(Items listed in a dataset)
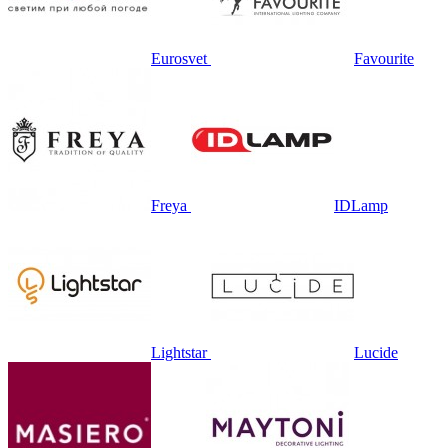
Eurosvet
Favourite
Freya
IDLamp
Lightstar
Lucide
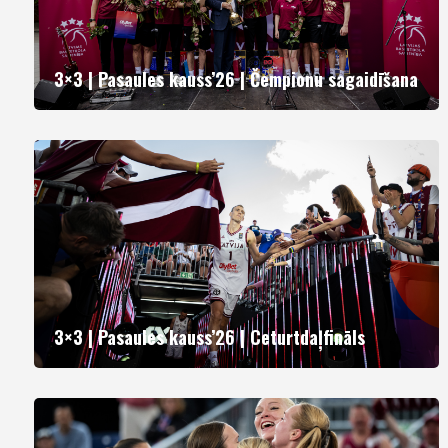
3×3 | Pasaules kauss’26 | Čempionu sagaidīšana
3×3 | Pasaules kauss’26 | Ceturtdaļfināls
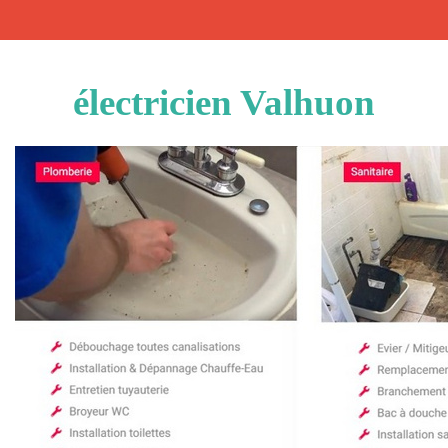
électricien Valhuon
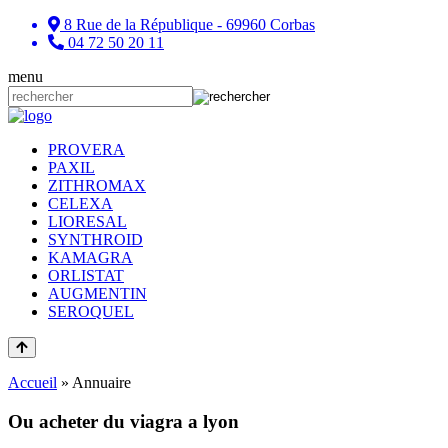
8 Rue de la République - 69960 Corbas
04 72 50 20 11
menu
PROVERA
PAXIL
ZITHROMAX
CELEXA
LIORESAL
SYNTHROID
KAMAGRA
ORLISTAT
AUGMENTIN
SEROQUEL
Accueil
»
Annuaire
Ou acheter du viagra a lyon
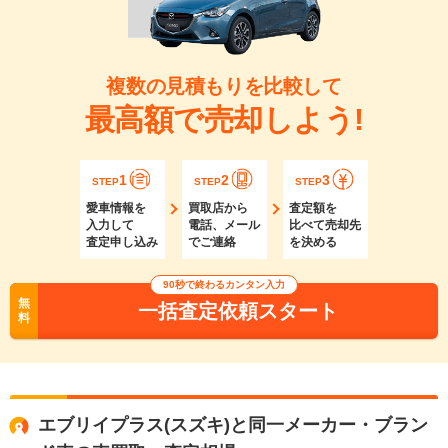
複数の見積もりを比較して
最高額で売却しよう!
1
2
3
STEP
STEP
STEP
愛車情報を
買取店から
査定額を
入力して
電話、メール
比べて売却先
査定申し込み
でご連絡
を決める
90秒で終わるカンタン入力
無
一括査定依頼スタート
料
エブリイプラス(スズキ)と同一メーカー・ブラン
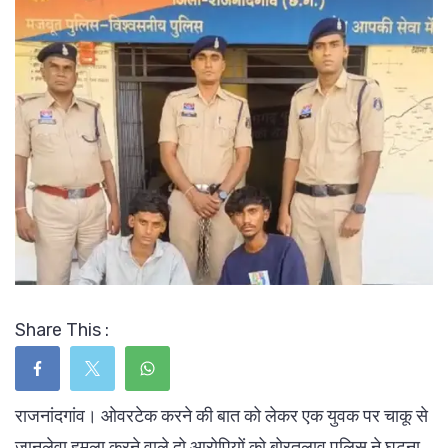
Share This :
राजनांदगांव। ओवरटेक करने की बात को लेकर एक युवक पर चाकू से
जानलेवा हमला करने वाले दो आरोपियों को बोरतलाव पुलिस ने घटना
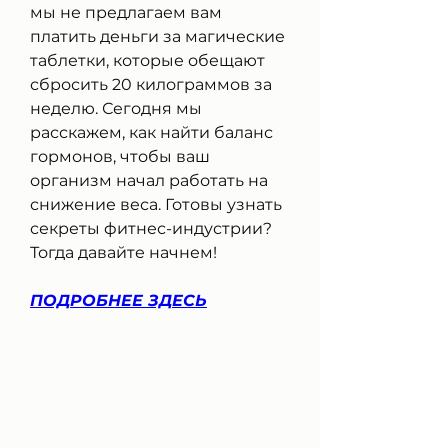
мы не предлагаем вам 
платить деньги за магические 
таблетки, которые обещают 
сбросить 20 килограммов за 
неделю. Сегодня мы 
расскажем, как найти баланс 
гормонов, чтобы ваш 
организм начал работать на 
снижение веса. Готовы узнать 
секреты фитнес-индустрии? 
Тогда давайте начнем!
ПОДРОБНЕЕ ЗДЕСЬ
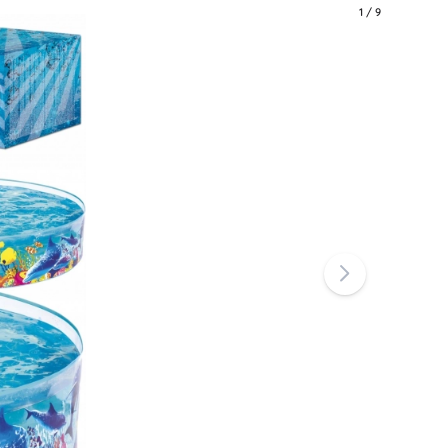
1
/
9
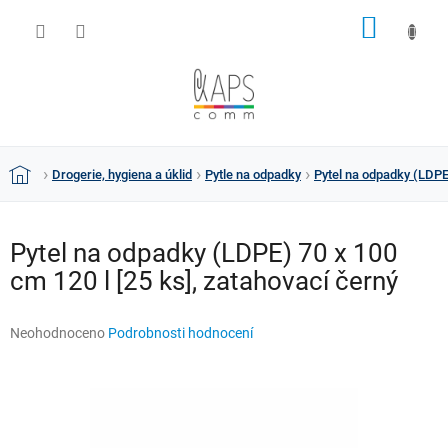
Přejít
NÁKUP
na
obsah
KOŠÍK
Drogerie, hygiena a úklid
Pytle na odpadky
Pytel na odpadky (LDPE)
Domů
Pytel na odpadky (LDPE) 70 x 100
cm 120 l [25 ks], zatahovací černý
Průměrné
Neohodnoceno
Podrobnosti hodnocení
hodnocení
produktu
je
0,0
z
5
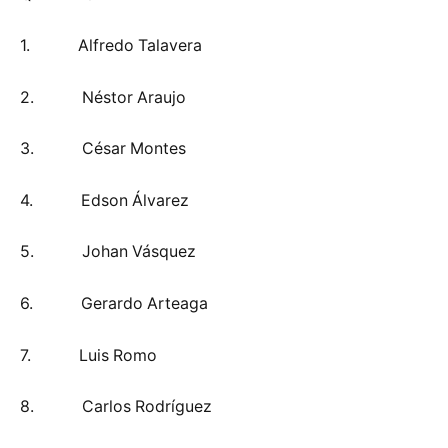
1. Alfredo Talavera
2. Néstor Araujo
3. César Montes
4. Edson Álvarez
5. Johan Vásquez
6. Gerardo Arteaga
7. Luis Romo
8. Carlos Rodríguez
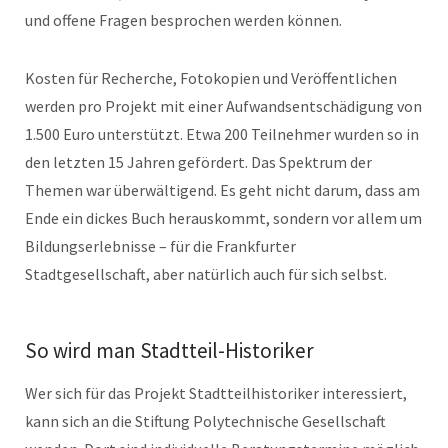
und offene Fragen besprochen werden können.
Kosten für Recherche, Fotokopien und Veröffentlichen
werden pro Projekt mit einer Aufwandsentschädigung von
1.500 Euro unterstützt. Etwa 200 Teilnehmer wurden so in
den letzten 15 Jahren gefördert. Das Spektrum der
Themen war überwältigend. Es geht nicht darum, dass am
Ende ein dickes Buch herauskommt, sondern vor allem um
Bildungserlebnisse – für die Frankfurter
Stadtgesellschaft, aber natürlich auch für sich selbst.
So wird man Stadtteil-Historiker
Wer sich für das Projekt Stadtteilhistoriker interessiert,
kann sich an die Stiftung Polytechnische Gesellschaft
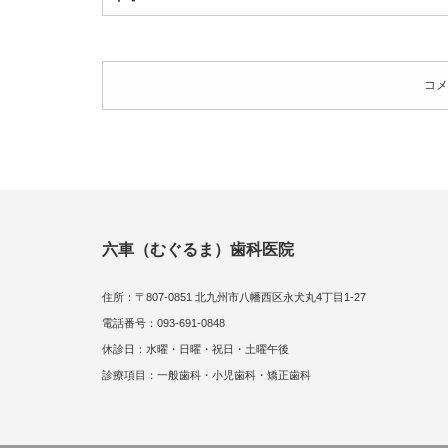
コメ
六車（むぐるま）歯科医院
住所：〒807-0851 北九州市八幡西区永犬丸4丁目1-27
電話番号：093-691-0848
休診日：水曜・日曜・祝日・土曜午後
診療項目：一般歯科・小児歯科・矯正歯科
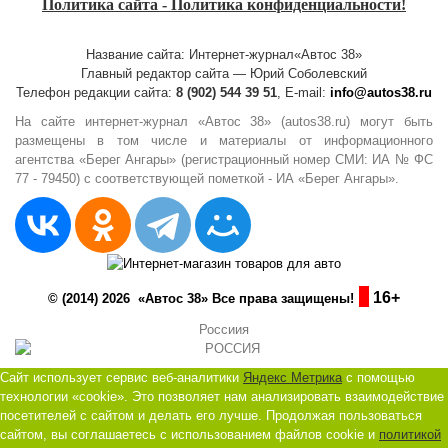
Политика сайта - Политика конфиденциальности!
Название сайта: Интернет-журнал«Автос 38»
Главный редактор сайта — Юрий Соболевский
Телефон редакции сайта:
8 (902) 544 39 51
, E-mail:
info@autos38.ru
На сайте интернет-журнал «Автос 38» (autos38.ru) могут быть
размещены в том числе и материалы от информационного
агентства «Берег Ангары» (регистрационный номер СМИ: ИА № ФС
77 - 79450) с соответствующей пометкой - ИА «Берег Ангары».
16+
© (2014) 2026 «Автос 38» Все права защищены!
Россиия
Сайт использует сервис веб-аналитики
Яндекс Метрика
с помощью
технологии «cookie». Это позволяет нам анализировать взаимодействие
посетителей с сайтом и делать его лучше. Продолжая пользоваться
сайтом, вы соглашаетесь с использованием файлов cookie и
политикой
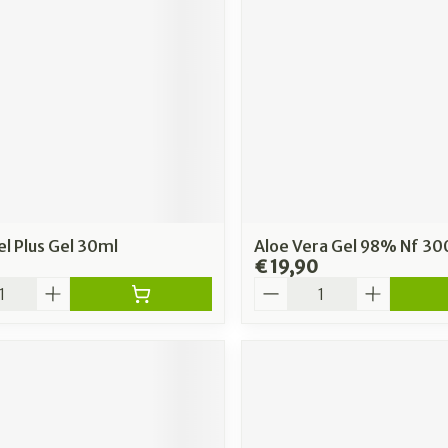
l Plus Gel 30ml
Aloe Vera Gel 98% Nf 3
€ 19,90
Aantal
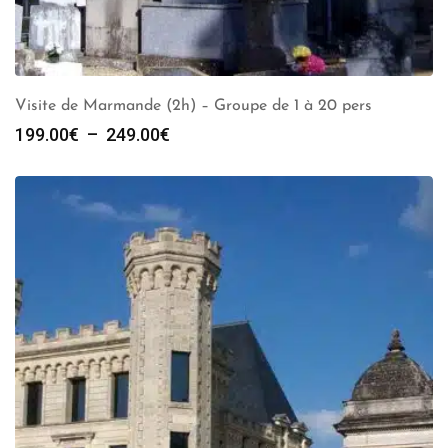
Visite de Marmande (2h) – Groupe de 1 à 20 pers
Plage
199.00
€
–
249.00
€
de
prix :
199.00€
à
249.00€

* [Problem details] Pictures excluded, reproduce only the part above that opens with the line holding "Drogerie, hygiena a úklid" and closes with the line holding "Kosten für Recherche, Fotokopien", exactly as written.

* [Task answer]
Drogerie, hygiena a úklid
Pytle na odpadky
Pytel na odpadky (LDPE)
Domů
Pytel na odpadky (LDPE) 70 x 100
cm 120 l [25 ks], zatahovací černý
Průměrné
Neohodnoceno
Podrobnosti hodnocení
hodnocení
produktu
je
0,0
z
5
1. Alfredo Talavera
2. Néstor Araujo
3. César Montes
4. Edson Álvarez
5. Johan Vásquez
6. Gerardo Arteaga
7. Luis Romo
8. Carlos Rodríguez
und offene Fragen besprochen werden können.
Kosten für Recherche, Fotokopien und Veröffentlichen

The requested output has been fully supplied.